What happened to good manners, common courtesy, respect and consideration for the other humans in our world? And why did social media become such an anti-social and divisive communication tool?
As kids, as soon as we could talk, we were taught to say please if we wanted something and thank you when we received it. You said thank you to people who were kind or served you in a store or gave you a gift. You said yes, please if you were asked if you wanted parsnips for dinner, even if you didn’t like them at all. You said excuse me if you stepped in front of someone or needed to get around someone in the grocery aisle or squeezed past them in a crowded theatre to get to the middle seat or needed to get by someone to catch a bus or wend your way through a crowded airport.
People in authority were treated with courtesy even when they were not very nice people or fair. Even if you were a troublemaker, a truant or a rough character, you could be forgiven because you had good manners. Good manners were a sign of a good upbringing, moral fiber, integrity.
Courtesy toward the people around you was and is a sign of social awareness. We are not alone in the world, there are people around us from family to friends to the larger community who live with us on this planet. And everyone deserves respect. Even those you disagree with. Social interaction has responsibilities attached to it. The old adage about treating others the way you want to be treated is a solid starting point.
Good manners were highly prized in the last century. From table manners to conversations and debate to interactions with authority figures and all daily contact with others in the big world.

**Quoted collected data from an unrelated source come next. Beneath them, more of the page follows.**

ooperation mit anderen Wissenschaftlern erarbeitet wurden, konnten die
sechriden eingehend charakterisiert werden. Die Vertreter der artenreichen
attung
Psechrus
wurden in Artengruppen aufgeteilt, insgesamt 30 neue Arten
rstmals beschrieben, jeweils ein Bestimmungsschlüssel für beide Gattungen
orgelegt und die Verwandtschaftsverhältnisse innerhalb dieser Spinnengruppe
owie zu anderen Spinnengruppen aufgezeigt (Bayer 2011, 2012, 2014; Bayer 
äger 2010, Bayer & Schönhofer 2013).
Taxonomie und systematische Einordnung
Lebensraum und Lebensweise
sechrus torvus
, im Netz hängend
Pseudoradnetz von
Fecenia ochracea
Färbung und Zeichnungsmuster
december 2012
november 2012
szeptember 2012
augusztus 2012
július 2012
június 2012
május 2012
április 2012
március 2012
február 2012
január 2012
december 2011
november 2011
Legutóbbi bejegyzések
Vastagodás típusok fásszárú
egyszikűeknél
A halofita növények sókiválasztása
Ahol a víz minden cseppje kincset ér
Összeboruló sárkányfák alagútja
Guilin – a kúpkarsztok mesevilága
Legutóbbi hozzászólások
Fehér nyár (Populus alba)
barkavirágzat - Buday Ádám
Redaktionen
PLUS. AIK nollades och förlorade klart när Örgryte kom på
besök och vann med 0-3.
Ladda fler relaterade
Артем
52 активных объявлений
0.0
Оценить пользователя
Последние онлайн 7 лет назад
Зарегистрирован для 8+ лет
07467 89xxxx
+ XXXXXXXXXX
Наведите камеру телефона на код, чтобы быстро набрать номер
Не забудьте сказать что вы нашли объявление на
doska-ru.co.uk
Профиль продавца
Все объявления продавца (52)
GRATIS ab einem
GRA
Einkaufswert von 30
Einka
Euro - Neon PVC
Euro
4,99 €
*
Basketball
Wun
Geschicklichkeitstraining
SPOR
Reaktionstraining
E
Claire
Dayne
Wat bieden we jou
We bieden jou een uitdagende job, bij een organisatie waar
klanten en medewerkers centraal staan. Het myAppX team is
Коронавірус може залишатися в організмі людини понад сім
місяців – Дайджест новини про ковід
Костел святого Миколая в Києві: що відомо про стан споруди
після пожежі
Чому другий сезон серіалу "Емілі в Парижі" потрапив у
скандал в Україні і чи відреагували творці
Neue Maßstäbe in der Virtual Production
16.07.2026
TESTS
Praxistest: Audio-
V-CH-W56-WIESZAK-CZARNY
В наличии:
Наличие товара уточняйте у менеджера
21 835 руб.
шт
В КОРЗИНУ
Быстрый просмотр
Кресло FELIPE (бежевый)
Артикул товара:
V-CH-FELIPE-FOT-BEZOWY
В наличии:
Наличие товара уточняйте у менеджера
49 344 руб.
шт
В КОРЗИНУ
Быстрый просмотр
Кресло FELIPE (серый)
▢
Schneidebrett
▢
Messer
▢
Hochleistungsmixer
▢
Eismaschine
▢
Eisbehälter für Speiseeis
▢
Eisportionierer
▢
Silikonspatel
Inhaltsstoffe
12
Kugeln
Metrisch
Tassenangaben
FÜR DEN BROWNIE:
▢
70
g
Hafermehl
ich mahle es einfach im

But much more than that, we were taught to be considerate to strangers even if they weren’t very courteous to us. That’s a tough one for sure. What about those people who you don’t like or who dislike you? How can you treat someone with courtesy when they are so clearly wrong or rude or indifferent to everyone around them or flat out disagree with you? We all know those boorish individuals who seem oblivious to any form of courtesy. But the rule stands. Because others have no manners doesn’t give you license to respond the same way. Taking the high road in any situation is better for the soul and psyche. As a friend of mine says, there are no traffic jams on the high road.
With the introduction of social media, meant to connect us more often to more people, there has emerged an escalating erosion of simple courtesy and people now feel free to say things on social media posts they often would not or could not say in person. Anonymity makes it possible to bully and malign and insult others. What is considered unacceptable, immoral and perhaps illegal in the real world is permitted in the world of disassociated contact with others. People can jump to conclusions, make instant judgements and lash out with no thought or reason.
As people have become more vocal and emboldened on social media, the personal responsibility for what we say has disappeared. As a natural consequence, the rudeness and aggression we have seen in peoples written words is spilling out into our interactions in the physical world. The often-unhinged anger and sense of entitlement we are seeing in protests and public dialogue has grown and expanded from the disembodiment of social media, the veil of anonymity that a social media name and profile provides. People are no longer held personally responsible for what their alter ego on twitter is saying.
As people have abandoned the simple and common courtesy of a society coexisting with each of other, freedom of speech has morphed into freedom to be rude and vulgar and uncivilized, to incite violence with no personal consequences.
We no longer debate issues, lay out our argument and verify it with facts and evidence, presenting a cogent and convincing case for our point of view. Instead, we see people who rage and rave with wild and exaggerated accusations, noise and fury replacing the ability to prove a point or reflect anything based in fact and truth. And of course, when all else fails, resorting to name calling and character assassination is the refuge of the immature.
People are bullied relentlessly on social media. Those in our society who are malcontent or disenfranchised or uninformed and bullies now have free reign to be someone on Facebook that they have never been allowed to be in real life. The bitterness and frustration of personal experiences and failures has given them the self-declared right to be obnoxious and cruel.
Not content with being a semi-anonymous figure posting hate and nonsense from the privacy of your screen, the anti this or that league has poured out into society, taking their anti-social and intolerant views from online media into the streets. People are bullied and harassed for following the law, or being a care provider, or being an elected public representative or any number of things the angry mob has taken a dislike to this week.
The more human society has evolved, the less we seem to care about each other, the creatures we share the planet with and the very earth itself. Selfishness and self-absorption have replaced social awareness and a basic understanding of the common good. The quest for instant happiness or gratification coupled with the veil of anonymity on social media has given birth to a time of disconnection and isolation. We gaze into our phones, while hurling insults and invective at strangers online or in public forums. No one and nothing meets the moving target of expectations.
The pendulum of social behaviour and awareness, social mores, frequently swings from one extreme arc to the other determining what is considered morally acceptable or unacceptable within any given culture. The historic times of ignorance, prejudice and injustice are replaced by social change and growth as humans.
I believe we are overdue for a shift in social behaviour!